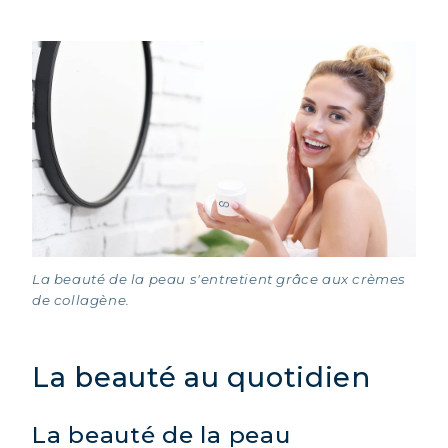
La beauté de la peau s'entretient grâce aux crèmes
de collagène.
La beauté au quotidien
La beauté de la peau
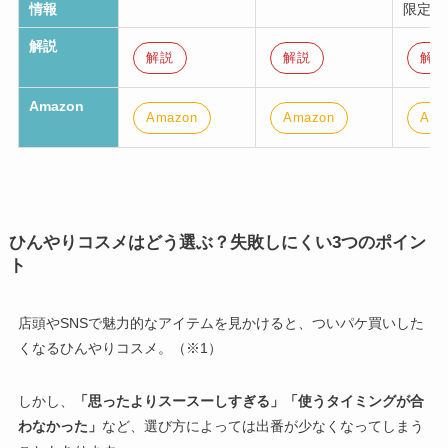
情報
限定
解説
解説
解説
解説
Amazon
Amazon
Amazon
Ama
ひんやりコスメはどう選ぶ？失敗しにくい3つのポイン
ト
店頭やSNSで魅力的なアイテムを見かけると、
ついパケ買いした
くなるひんやりコスメ
。（※1）
しかし、
「思ったよりスースーしすぎる」「使うタイミングが合
わなかった」
など、選び方によっては出番が少なくなってしまう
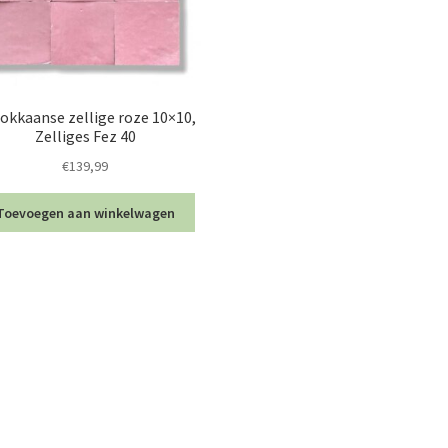
okkaanse zellige roze 10×10,
Zelliges Fez 40
€
139,99
Toevoegen aan winkelwagen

* [Task brief] Looking at the material above, state the number of lines holding the word "peau", and only that number.

* [Written response] 2